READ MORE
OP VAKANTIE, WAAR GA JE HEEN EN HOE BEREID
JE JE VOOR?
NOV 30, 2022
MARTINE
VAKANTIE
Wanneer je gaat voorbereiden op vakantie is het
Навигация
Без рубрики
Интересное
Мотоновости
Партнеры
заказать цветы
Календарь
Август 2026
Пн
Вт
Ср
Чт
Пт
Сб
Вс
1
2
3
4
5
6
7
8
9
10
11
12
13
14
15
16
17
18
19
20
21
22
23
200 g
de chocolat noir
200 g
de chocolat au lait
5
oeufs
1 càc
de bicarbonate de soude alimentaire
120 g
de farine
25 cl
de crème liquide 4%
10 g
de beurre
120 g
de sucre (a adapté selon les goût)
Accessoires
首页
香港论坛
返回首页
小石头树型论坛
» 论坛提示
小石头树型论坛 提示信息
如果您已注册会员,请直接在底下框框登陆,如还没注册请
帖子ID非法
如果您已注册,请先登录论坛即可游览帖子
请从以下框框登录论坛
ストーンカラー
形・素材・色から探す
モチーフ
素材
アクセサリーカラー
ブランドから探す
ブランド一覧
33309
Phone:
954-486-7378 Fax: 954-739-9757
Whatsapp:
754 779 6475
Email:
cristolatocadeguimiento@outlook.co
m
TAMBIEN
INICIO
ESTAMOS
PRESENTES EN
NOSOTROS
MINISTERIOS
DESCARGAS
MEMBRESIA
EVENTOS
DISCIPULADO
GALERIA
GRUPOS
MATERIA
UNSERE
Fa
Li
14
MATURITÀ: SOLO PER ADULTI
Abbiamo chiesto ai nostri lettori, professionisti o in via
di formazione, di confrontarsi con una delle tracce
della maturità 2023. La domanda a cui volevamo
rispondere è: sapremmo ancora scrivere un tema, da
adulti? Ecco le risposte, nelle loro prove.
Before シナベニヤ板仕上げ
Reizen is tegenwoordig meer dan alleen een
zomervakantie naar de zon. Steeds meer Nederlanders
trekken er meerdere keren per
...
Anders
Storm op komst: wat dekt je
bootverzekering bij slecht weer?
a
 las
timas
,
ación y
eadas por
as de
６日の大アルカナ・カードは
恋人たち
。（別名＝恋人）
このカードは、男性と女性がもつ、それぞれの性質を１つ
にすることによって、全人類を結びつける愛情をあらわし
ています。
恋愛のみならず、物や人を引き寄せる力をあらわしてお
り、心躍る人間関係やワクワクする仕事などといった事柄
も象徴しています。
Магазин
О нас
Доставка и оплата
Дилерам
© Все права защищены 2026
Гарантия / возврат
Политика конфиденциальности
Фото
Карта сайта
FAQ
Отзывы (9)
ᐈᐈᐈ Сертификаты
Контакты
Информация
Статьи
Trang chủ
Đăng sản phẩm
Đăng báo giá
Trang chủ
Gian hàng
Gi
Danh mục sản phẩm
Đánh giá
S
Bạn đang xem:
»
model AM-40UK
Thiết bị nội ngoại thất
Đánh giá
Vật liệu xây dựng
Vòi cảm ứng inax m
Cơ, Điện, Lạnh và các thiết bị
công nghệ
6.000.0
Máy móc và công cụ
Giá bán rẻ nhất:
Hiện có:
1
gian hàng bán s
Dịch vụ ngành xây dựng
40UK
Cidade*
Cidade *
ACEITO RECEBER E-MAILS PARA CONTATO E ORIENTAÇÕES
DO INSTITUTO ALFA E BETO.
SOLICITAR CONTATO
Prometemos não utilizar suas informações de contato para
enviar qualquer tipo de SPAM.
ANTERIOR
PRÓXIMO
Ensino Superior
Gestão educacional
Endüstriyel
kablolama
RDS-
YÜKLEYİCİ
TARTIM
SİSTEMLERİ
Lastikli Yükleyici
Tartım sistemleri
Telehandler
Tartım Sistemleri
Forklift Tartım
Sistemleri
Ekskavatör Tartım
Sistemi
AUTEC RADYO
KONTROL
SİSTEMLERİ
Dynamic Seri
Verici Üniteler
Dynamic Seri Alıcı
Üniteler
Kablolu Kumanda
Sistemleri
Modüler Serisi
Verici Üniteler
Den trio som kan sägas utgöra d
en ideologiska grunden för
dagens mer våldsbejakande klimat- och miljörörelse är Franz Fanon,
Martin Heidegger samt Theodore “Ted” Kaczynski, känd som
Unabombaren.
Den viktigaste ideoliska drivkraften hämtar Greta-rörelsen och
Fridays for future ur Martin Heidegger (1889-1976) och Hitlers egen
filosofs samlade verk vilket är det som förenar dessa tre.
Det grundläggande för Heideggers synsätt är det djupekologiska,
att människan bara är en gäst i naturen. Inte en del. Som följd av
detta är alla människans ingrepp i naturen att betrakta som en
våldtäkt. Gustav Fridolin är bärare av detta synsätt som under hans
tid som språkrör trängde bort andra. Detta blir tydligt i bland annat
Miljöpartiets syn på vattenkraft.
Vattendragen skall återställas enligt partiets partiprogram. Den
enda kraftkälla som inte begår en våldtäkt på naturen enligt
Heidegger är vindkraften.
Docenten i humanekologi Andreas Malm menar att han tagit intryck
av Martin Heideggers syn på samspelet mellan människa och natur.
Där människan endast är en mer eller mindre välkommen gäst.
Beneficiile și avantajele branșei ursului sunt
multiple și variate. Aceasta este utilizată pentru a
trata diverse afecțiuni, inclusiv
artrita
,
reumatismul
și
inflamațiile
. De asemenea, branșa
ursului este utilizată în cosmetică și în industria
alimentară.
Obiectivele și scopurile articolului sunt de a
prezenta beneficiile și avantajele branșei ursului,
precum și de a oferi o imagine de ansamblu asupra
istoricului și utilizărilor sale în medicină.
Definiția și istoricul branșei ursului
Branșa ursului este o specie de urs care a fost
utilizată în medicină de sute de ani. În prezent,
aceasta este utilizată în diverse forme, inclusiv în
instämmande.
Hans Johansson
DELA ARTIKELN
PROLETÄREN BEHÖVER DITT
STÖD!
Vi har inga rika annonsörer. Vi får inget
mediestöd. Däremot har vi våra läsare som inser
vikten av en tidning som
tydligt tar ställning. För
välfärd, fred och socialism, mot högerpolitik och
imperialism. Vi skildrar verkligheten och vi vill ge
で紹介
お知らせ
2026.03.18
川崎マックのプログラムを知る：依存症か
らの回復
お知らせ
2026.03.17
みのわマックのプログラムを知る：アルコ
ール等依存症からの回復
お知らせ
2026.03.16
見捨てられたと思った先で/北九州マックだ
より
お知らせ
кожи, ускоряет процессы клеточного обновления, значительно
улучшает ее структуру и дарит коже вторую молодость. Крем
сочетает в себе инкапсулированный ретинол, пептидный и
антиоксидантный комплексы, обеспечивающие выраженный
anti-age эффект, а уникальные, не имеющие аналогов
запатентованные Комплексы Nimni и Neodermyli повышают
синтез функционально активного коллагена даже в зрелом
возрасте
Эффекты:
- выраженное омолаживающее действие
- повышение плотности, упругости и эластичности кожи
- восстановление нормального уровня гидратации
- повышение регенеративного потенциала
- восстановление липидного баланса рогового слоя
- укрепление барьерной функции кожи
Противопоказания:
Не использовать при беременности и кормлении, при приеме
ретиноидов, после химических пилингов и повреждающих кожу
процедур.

##########

YOUR OBJECTIVE: With "naturen" as the string to match, show every line of the entries above that has it.

RESPONSE TO THIS EXERCISE:
att människan bara är en gäst i naturen. Inte en del. Som följd av
detta är alla människans ingrepp i naturen att betrakta som en
enda kraftkälla som inte begår en våldtäkt på naturen enligt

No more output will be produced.